La victoria de Trump no implica que el autoritarismo ha triunfado (al menos no por ahora): ganó las elecciones en precario, no representando a la mayoría sino dándole cohesión a una minoría “acorralada por la historia”. Ahora, siempre hay que tener cuidado con cualquier análisis que nos diga que nos sintamos tranquilos porque “la historia está de nuestro lado” o nuestros contrincantes se encuentran “en el lado incorrecto del progreso histórico”. En el curso de la historia, siempre existe la posibilidad de una catástrofe, de un derrumbe y exterminio colectivo. Por eso aún no nos hemos ganado el optimismo: por más que Trump represente el estado moribundo de un cierto orden de las cosas, la muerte no le llegará sola. Ese monstruo del claroscuro todavía puede llevarse muchas cosas por el medio antes de ser derrotado. Y si no es derrotado, lo que reemplazará el presente puede que sea aún más aterrador.

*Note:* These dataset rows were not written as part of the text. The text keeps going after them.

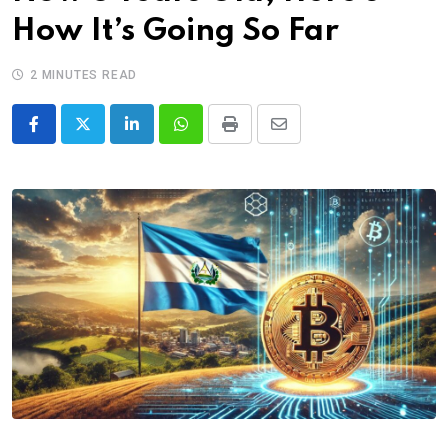
How It’s Going So Far
2 MINUTES READ
LinkedIn
Whatsapp
Print
Share
via
Email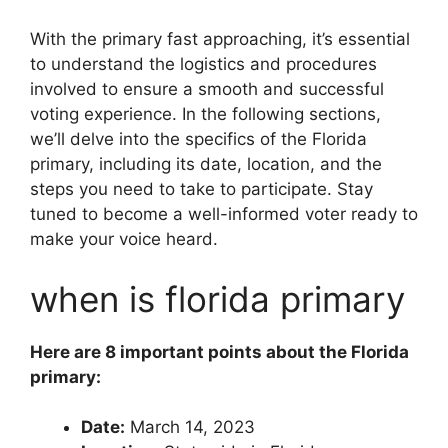
With the primary fast approaching, it’s essential
to understand the logistics and procedures
involved to ensure a smooth and successful
voting experience. In the following sections,
we’ll delve into the specifics of the Florida
primary, including its date, location, and the
steps you need to take to participate. Stay
tuned to become a well-informed voter ready to
make your voice heard.
when is florida primary
Here are 8 important points about the Florida
primary:
Date:
March 14, 2023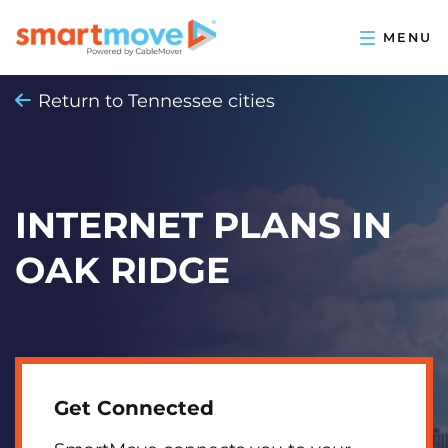
Return to Tennessee cities
INTERNET PLANS IN
OAK RIDGE
Get Connected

En las jornadas de lucha cuyo inicio anunciaron las movilizaciones masivas anti-Trump luego de las elecciones, recordemos la con cautela la advertencia optimista de Martí, aunque en esta oscuridad ese optimismo aún parezca inmerecido:

“El tigre espera, detrás de cada árbol, acurrucado en cada esquina. Morirá, con las zarpas al aire, echando llamas por los ojos”.